### Work to complete
All entries are to be transcribed exactly. Pictures are not part of the copy.

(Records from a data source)
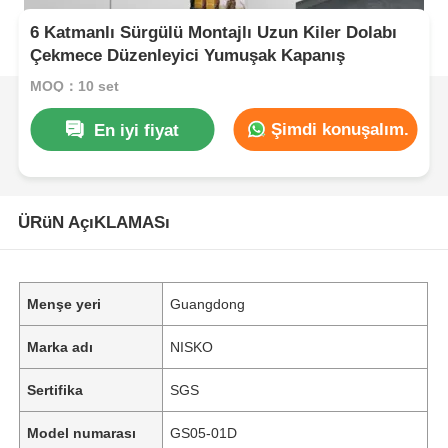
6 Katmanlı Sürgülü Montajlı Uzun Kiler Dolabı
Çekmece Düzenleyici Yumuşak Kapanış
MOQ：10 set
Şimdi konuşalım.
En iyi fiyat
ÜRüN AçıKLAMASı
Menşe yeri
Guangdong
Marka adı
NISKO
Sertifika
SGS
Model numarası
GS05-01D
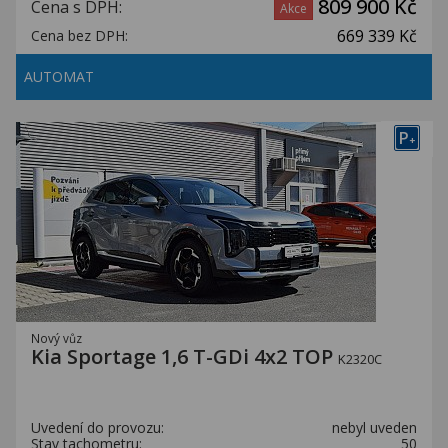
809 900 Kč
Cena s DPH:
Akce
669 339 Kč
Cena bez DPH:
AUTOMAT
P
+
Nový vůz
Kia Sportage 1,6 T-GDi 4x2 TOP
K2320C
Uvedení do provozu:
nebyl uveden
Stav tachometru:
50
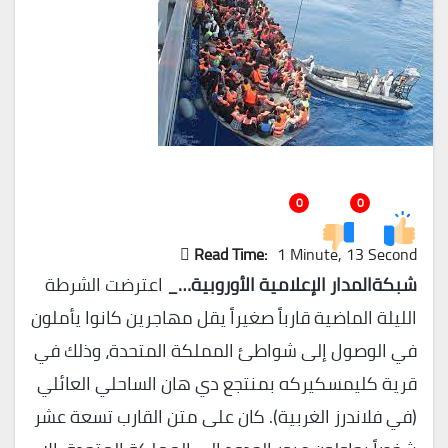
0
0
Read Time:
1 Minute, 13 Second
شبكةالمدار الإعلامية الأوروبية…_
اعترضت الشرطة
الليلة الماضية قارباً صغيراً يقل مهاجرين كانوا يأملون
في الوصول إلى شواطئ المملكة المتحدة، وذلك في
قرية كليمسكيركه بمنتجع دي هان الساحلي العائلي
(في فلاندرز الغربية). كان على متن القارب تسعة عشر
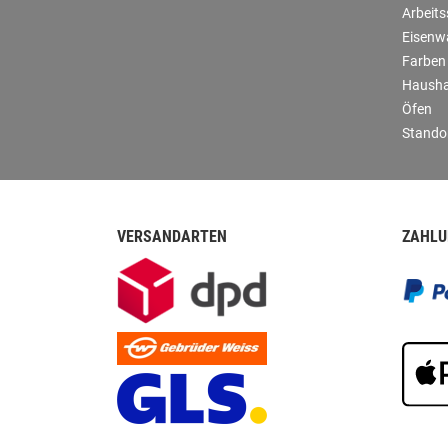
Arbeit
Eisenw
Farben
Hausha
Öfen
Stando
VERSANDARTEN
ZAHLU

### Completed exercise
6 Katmanlı Sürgülü Montajlı Uzun Kiler Dolabı
Çekmece Düzenleyici Yumuşak Kapanış
MOQ：10 set
Şimdi konuşalım.
En iyi fiyat
ÜRüN AçıKLAMASı
Menşe yeri
Guangdong
Marka adı
NISKO
Sertifika
SGS
Model numarası
GS05-01D
809 900 Kč
Cena s DPH:
Akce
669 339 Kč
Cena bez DPH:
AUTOMAT
P
+
Nový vůz
Kia Sportage 1,6 T-GDi 4x2 TOP
K2320C
Uvedení do provozu:
nebyl uveden
Stav tachometru:
50
0
0
Read Time:
1 Minute, 13 Second
شبكةالمدار الإعلامية الأوروبية…_
اعترضت الشرطة
الليلة الماضية قارباً صغيراً يقل مهاجرين كانوا يأملون
في الوصول إلى شواطئ المملكة المتحدة، وذلك في
قرية كليمسكيركه بمنتجع دي هان الساحلي العائلي
(في فلاندرز الغربية). كان على متن القارب تسعة عشر
Arbeit
Eisenw
Farben
Hausha
Öfen
Stando
VERSANDARTEN
ZAHLU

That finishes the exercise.